* Exercise details
Look through the listing and report every line that has "microstrip" in it.
◆ ◆ ◆ ◆
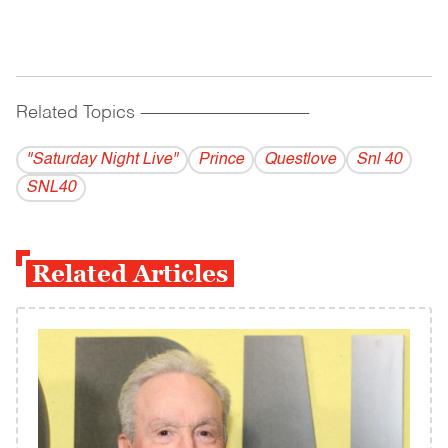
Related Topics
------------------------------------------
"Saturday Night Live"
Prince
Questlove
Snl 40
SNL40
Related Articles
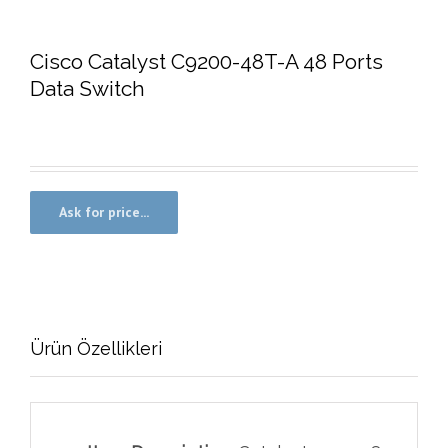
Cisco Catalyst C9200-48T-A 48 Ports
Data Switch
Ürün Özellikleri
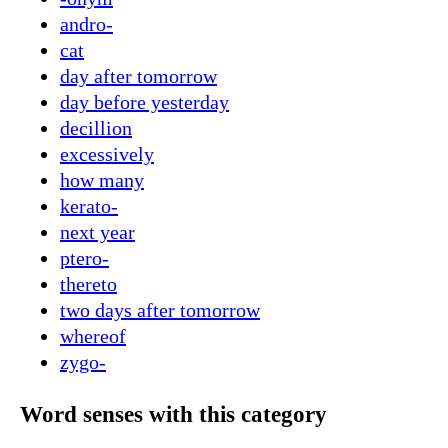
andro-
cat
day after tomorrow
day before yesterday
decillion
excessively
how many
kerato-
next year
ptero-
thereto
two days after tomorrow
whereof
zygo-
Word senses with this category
◆ ◆ ◆ ◆
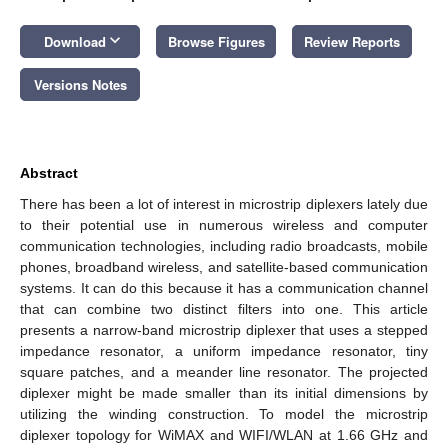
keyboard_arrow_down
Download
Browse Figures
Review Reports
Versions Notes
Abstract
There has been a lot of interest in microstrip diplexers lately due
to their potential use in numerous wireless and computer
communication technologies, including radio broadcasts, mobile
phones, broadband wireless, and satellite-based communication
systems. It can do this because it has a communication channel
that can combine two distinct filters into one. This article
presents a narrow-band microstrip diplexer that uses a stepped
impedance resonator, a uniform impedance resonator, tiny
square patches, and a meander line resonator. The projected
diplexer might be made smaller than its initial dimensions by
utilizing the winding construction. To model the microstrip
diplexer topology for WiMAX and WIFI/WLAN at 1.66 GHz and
◆ ◆ ◆ ◆
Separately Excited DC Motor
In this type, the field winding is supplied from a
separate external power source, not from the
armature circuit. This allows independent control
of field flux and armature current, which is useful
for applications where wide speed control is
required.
◆ ◆ ◆ ◆
* Answer to the problem
There has been a lot of interest in microstrip diplexers lately due
presents a narrow-band microstrip diplexer that uses a stepped
utilizing the winding construction. To model the microstrip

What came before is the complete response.